Sainte-Anne-des-Lacs était représentée par Me Stéphanie Provost de Prévost Fortin D’Aoust. Photos : Sites Web de Prévost Fortin D’Aoust
Sainte-Anne-des-Lacs était représentée par Me Stéphanie Provost de Prévost Fortin D’Aoust. Photos : Sites Web de Prévost Fortin D’Aoust
Le téléphone ne finit plus de sonner dans le petit hôtel de ville de Sainte-Anne-des-Lacs, dans les Laurentides. Des municipalités de partout au Québec demandent conseil afin de procéder à leur tour à l'interdiction totale des pesticides.

« On a osé aller jusqu'au bout, même s'ils ne se sont pas laissé faire », se félicite la mairesse de la municipalité de 3600 résidents, Monique Monette Laroche, en entrevue à Radio-Canada.

« On est des précurseurs. Ça va faire jurisprudence. »

Weed Man se plaint d'être privée de toute sa clientèle de Sainte-Anne-des-Lacs depuis l'entrée en vigueur, en 2017, d'un règlement municipal qui interdit l'usage de pesticides ou de fertilisants, sauf en cas d'infestation.

Sainte-Anne-des-Lacs était représentée par Me Stéphanie Provost de Prévost Fortin D’Aoust, alors que Weed Man avait fait appel à Me Alain Longval de Dunton Rainville.

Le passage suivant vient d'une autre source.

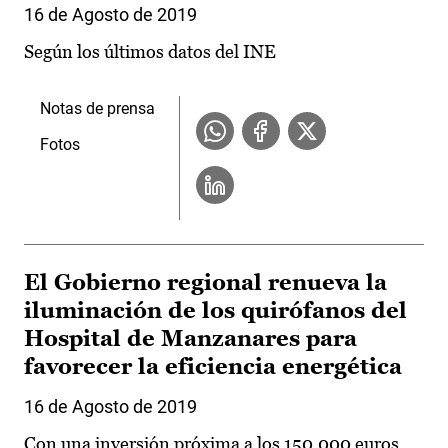
16 de Agosto de 2019
Según los últimos datos del INE
Notas de prensa
Fotos
El Gobierno regional renueva la
iluminación de los quirófanos del
Hospital de Manzanares para
favorecer la eficiencia energética
16 de Agosto de 2019
Con una inversión próxima a los 150.000 euros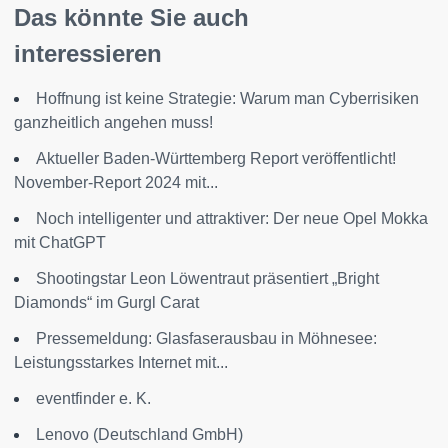
Das könnte Sie auch
interessieren
Hoffnung ist keine Strategie: Warum man Cyberrisiken
ganzheitlich angehen muss!
Aktueller Baden-Württemberg Report veröffentlicht!
November-Report 2024 mit...
Noch intelligenter und attraktiver: Der neue Opel Mokka
mit ChatGPT
Shootingstar Leon Löwentraut präsentiert „Bright
Diamonds“ im Gurgl Carat
Pressemeldung: Glasfaserausbau in Möhnesee:
Leistungsstarkes Internet mit...
eventfinder e. K.
Lenovo (Deutschland GmbH)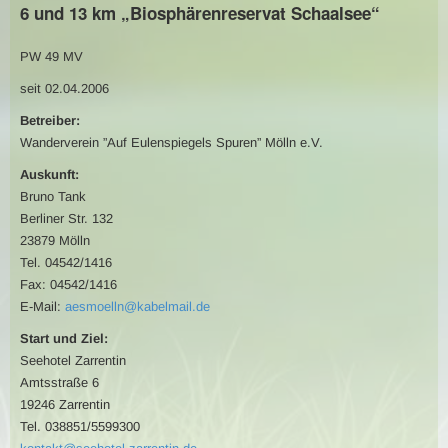
6 und 13 km „Biosphärenreservat Schaalsee“
PW 49 MV
seit 02.04.2006
Betreiber:
Wanderverein ”Auf Eulenspiegels Spuren” Mölln e.V.
Auskunft:
Bruno Tank
Berliner Str. 132
23879 Mölln
Tel. 04542/1416
Fax: 04542/1416
E-Mail:
aesmoelln@kabelmail.de
Start und Ziel:
Seehotel Zarrentin
Amtsstraße 6
19246 Zarrentin
Tel. 038851/5599300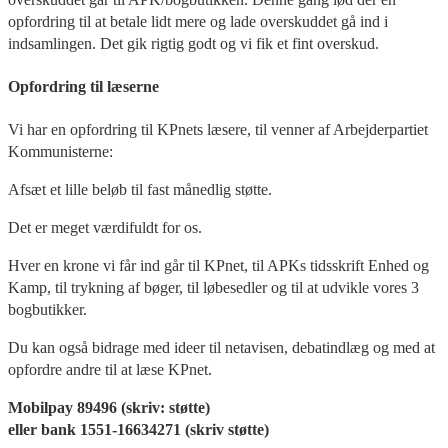
opfordring til at betale lidt mere og lade overskuddet gå ind i
indsamlingen. Det gik rigtig godt og vi fik et fint overskud.
Opfordring til læserne
Vi har en opfordring til KPnets læsere, til venner af Arbejderpartiet
Kommunisterne:
Afsæt et lille beløb til fast månedlig støtte.
Det er meget værdifuldt for os.
Hver en krone vi får ind går til KPnet, til APKs tidsskrift Enhed og
Kamp, til trykning af bøger, til løbesedler og til at udvikle vores 3
bogbutikker.
Du kan også bidrage med ideer til netavisen, debatindlæg og med at
opfordre andre til at læse KPnet.
Mobilpay 89496 (skriv: støtte)
eller bank 1551-16634271 (skriv støtte)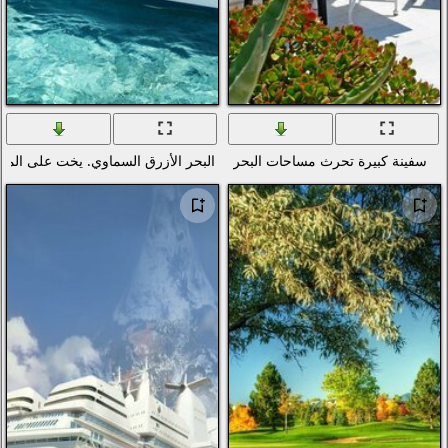
حر
البحر الأزرق السماوي. يخت على الماء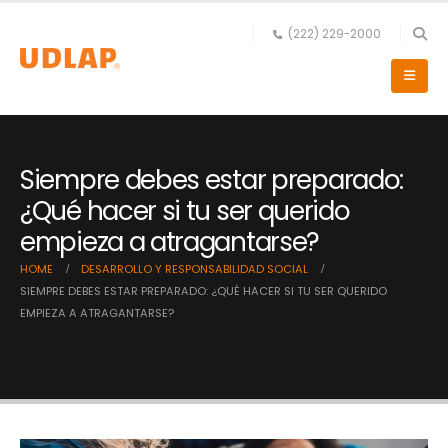
(222) 229-2000
Siempre debes estar preparado:
¿Qué hacer si tu ser querido
empieza a atragantarse?
HOME
DESARROLLO Y RESPONSABILIDAD SOCIAL
SIEMPRE DEBES ESTAR PREPARADO: ¿QUÉ HACER SI TU SER QUERIDO
EMPIEZA A ATRAGANTARSE?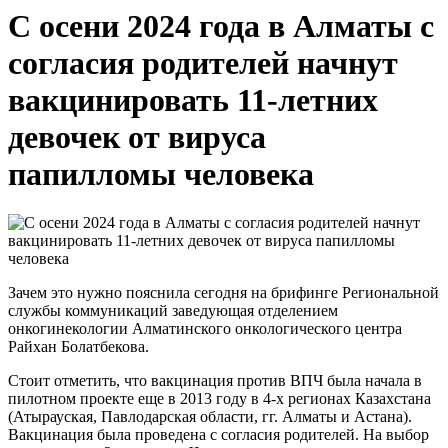
С осени 2024 года в Алматы с
согласия родителей начнут
вакцинировать 11-летних
девочек от вируса
папилломы человека
Зачем это нужно пояснила сегодня на брифинге Региональной
службы коммуникаций заведующая отделением
онкогинекологии Алматинского онкологического центра
Райхан Болатбекова.
Стоит отметить, что вакцинация против ВПЧ была начала в
пилотном проекте еще в 2013 году в 4-х регионах Казахстана
(Атырауская, Павлодарская области, гг. Алматы и Астана).
Вакцинация была проведена с согласия родителей. На выбор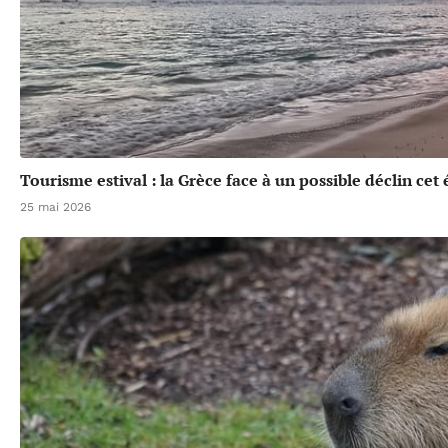
Tourisme estival : la Grèce face à un possible déclin cet 
25 mai 2026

« On s'est adapté à beaucoup de règlements de municipalités, mais celui-là, je ne peux vraiment pas m'en sortir », explique le franchisé de l'entreprise pour les Laurentides et Lanaudière, Erick Laporte, qui agissait comme demandeur devant la Cour supérieure.

« Ce sont des produits qui sont en vente libre, qui sont autorisés, homologués. Pourquoi, dans ce cas, on nous accorde des permis d'exercice? », ajoute M. Laporte.

Les arguments de Weed Man rejetés

Dans son jugement du 19 janvier 2020, la Cour supérieure rejette la demande de l'entreprise, qui réclamait l'annulation du règlement municipal.

Le juge Christian J. Brossard n'a pas retenu les arguments de la multinationale selon lesquels le règlement ne serait pas du ressort de la Municipalité, qu'il serait discriminatoire ou qu'il entrerait en contradiction avec les lois provinciales et fédérales qui permettent d'étendre des pesticides.

« Le fait que le Règlement restreigne, même considérablement, l'utilisation des pesticides n'empêche aucunement la réalisation ni de l'objet de la Loi sur les produits antiparasitaires (fédérale) ni de celui de la Loi sur les pesticides (provinciale), et ce, même en présence d'un cadre législatif provincial déjà très complet et contraignant », écrit le juge dans sa décision.

Une population proche de la nature

Weed Man avait fait appel à Me Alain Longval. Photos : Sites Web de Dunton Rainville
Weed Man avait fait appel à Me Alain Longval. Photos : Sites Web de Dunton Rainville
La devise de Sainte-Anne-des-Lacs est « La nature à l'état pur » et la mairesse se félicite d'avoir des citoyens « très écolos » qui ont à coeur leur santé et qui ont fait pression en faveur du règlement, surtout après avoir vécu des épisodes de cyanobactéries dans des lacs.

« On a des jeunes familles à Sainte-Anne-des-Lacs et on a des gens qui viennent s'établir ici justement parce qu'on est près de la nature, explique Monique Monette Laroche, alors on veut rester près de la nature. »

Il n'y a pas d'agriculture sur le territoire de la municipalité, ce qui a facilité la mise en place de la réglementation, reconnaît la mairesse.

Un jugement en appel?

« On va contester ça », prévient le franchisé Weed Man Erick Laporte. Lui et son avocat ont jusqu'au 10 mars pour officialiser leur décision auprès de la Cour d'appel du Québec.

L'entrepreneur affirme agir pour l'ensemble de son industrie, ses collègues comme ses compétiteurs de partout au Québec.

Selon la recension de l'avocat qui défend Weed Man, seule une petite dizaine de municipalités québécoises ont banni totalement les pesticides par règlement.

La mairesse de Sainte-Anne-des-Lacs se dit prête à continuer le combat, même si sa municipalité a déjà dépensé 47 000 $ en frais d'avocat.

Elle espère être soutenue par l'Union des municipalités du Québec, la Fédération québécoise des municipalités ainsi que les groupes environnementaux.

Pour le moment, le défi de la Municipalité, c'est de faire respecter son propre règlement les fins de semaine avec le peu d'inspecteurs dont elle dispose.